▶ **ASSIGNMENT**: Check each line below for the word "satu", and copy those that have it.

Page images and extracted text

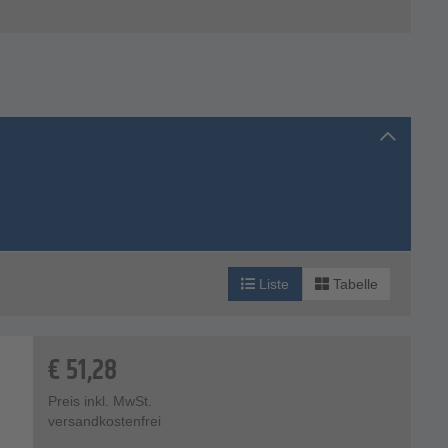
Liste
Tabelle
€
51,28
Preis inkl. MwSt.
versandkostenfrei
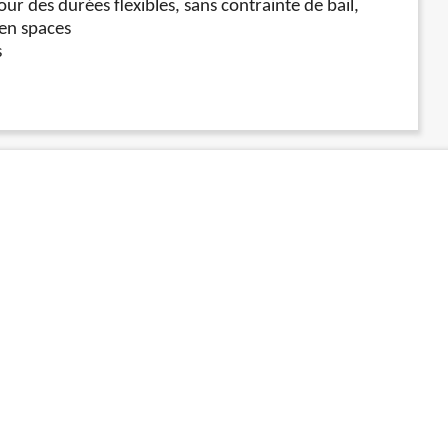
r des durées flexibles, sans contrainte de bail,
en spaces
s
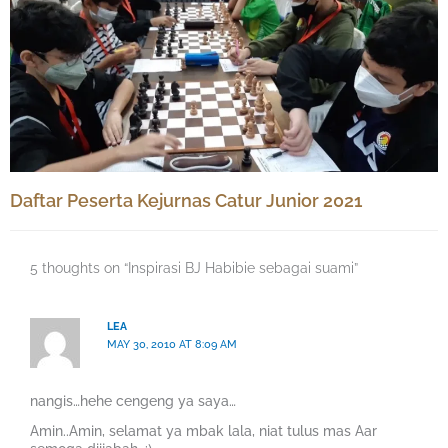
Daftar Peserta Kejurnas Catur Junior 2021
5 thoughts on “Inspirasi BJ Habibie sebagai suami”
LEA
MAY 30, 2010 AT 8:09 AM
nangis…hehe cengeng ya saya…
Amin..Amin, selamat ya mbak lala, niat tulus mas Aar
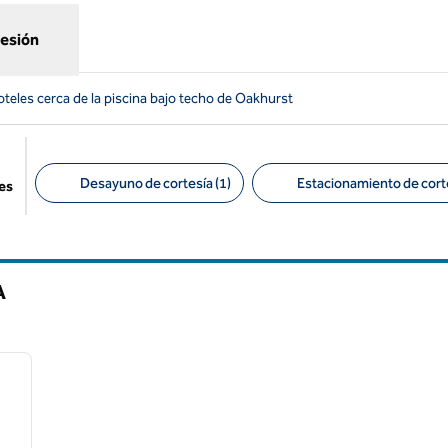
sesión
teles cerca de la piscina bajo techo de Oakhurst
Desayuno de cortesía (1)
Estacionamiento de corte
es
Filtros sugeridos
A
/
12
siguiente imagen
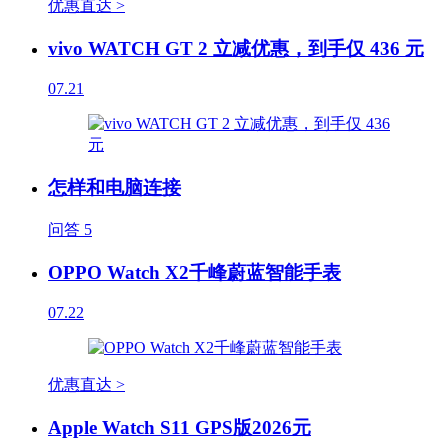
优惠直达 >
vivo WATCH GT 2 立减优惠，到手仅 436 元
07.21
怎样和电脑连接
问答
5
OPPO Watch X2千峰蔚蓝智能手表
07.22
优惠直达 >
Apple Watch S11 GPS版2026元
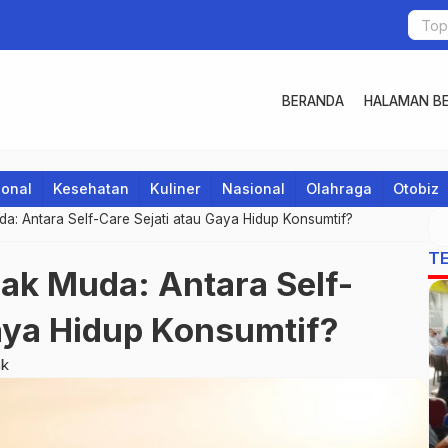
BERANDA
HALAMAN BE
ional
Kesehatan
Kuliner
Nasional
Olahraga
Otobiz
a: Antara Self-Care Sejati atau Gaya Hidup Konsumtif?
T
ak Muda: Antara Self-
Gaya Hidup Konsumtif?
ak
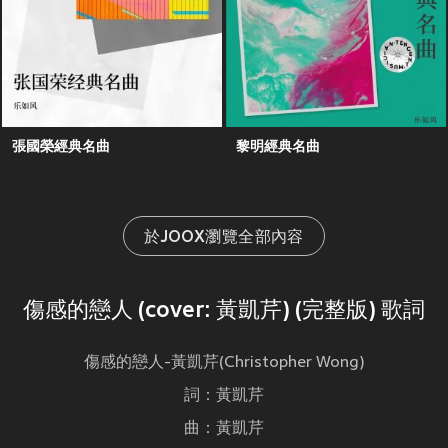
張國榮經典名曲
黎明經典名曲
於JOOX瀏覽全部內容
傷感的戀人 (cover: 黃凱芹) (完整版) 歌詞
傷感的戀人-黃凱芹(Christopher Wong)
詞：黃凱芹
曲：黃凱芹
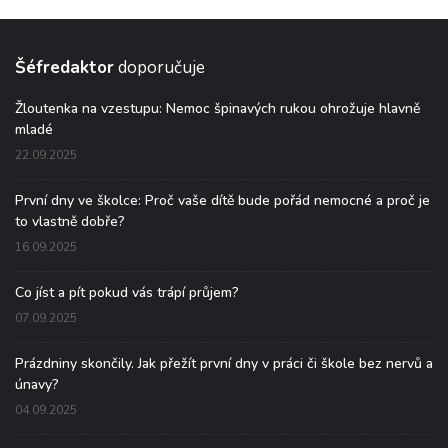
Šéfredaktor
doporučuje
Žloutenka na vzestupu: Nemoc špinavých rukou ohrožuje hlavně
mladé
22.09.2025
První dny ve školce: Proč vaše dítě bude pořád nemocné a proč je
to vlastně dobře?
16.09.2025
Co jíst a pít pokud vás trápí průjem?
07.09.2025
Prázdniny skončily. Jak přežít první dny v práci či škole bez nervů a
únavy?
04.09.2025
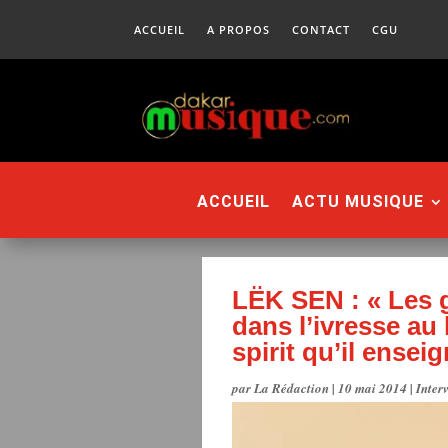
ACCUEIL
A PROPOS
CONTACT
CGU
ACCUEIL
ACTU MUSIQUE
LËK SEN : « Les 
dans l’ivresse au 
spirit qu’il enseig
par
La Rédaction
|
10 mai 2014
|
Inter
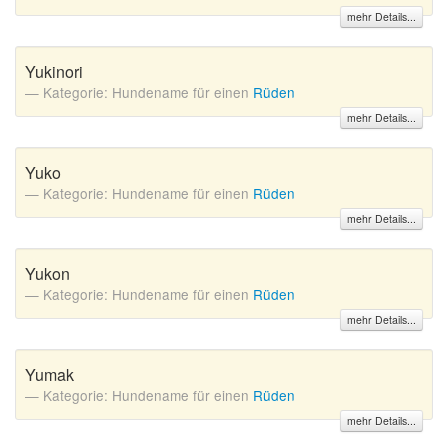
mehr Details...
Yukinori
Kategorie: Hundename für einen
Rüden
mehr Details...
Yuko
Kategorie: Hundename für einen
Rüden
mehr Details...
Yukon
Kategorie: Hundename für einen
Rüden
mehr Details...
Yumak
Kategorie: Hundename für einen
Rüden
mehr Details...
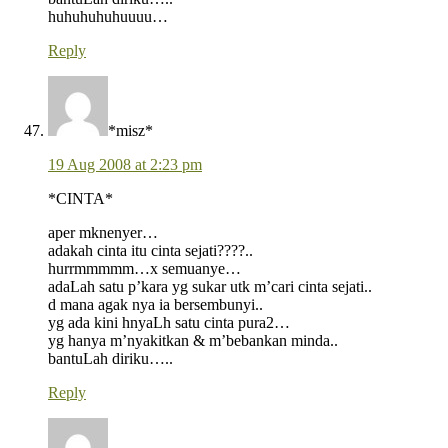
huhuhuhuhuuuu…
Reply
*misz*
19 Aug 2008 at 2:23 pm
*CINTA*
aper mknenyer…
adakah cinta itu cinta sejati????..
hurrmmmmm…x semuanye…
adaLah satu p’kara yg sukar utk m’cari cinta sejati..
d mana agak nya ia bersembunyi..
yg ada kini hnyaLh satu cinta pura2…
yg hanya m’nyakitkan & m’bebankan minda..
bantuLah diriku…..
Reply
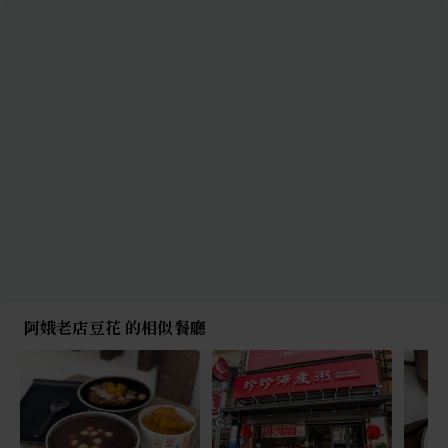
阿娥老店豆花 的相似餐廳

▶ **TASK ANSWER**:
adaLah satu p’kara yg sukar utk m’cari cinta sejati..
yg ada kini hnyaLh satu cinta pura2…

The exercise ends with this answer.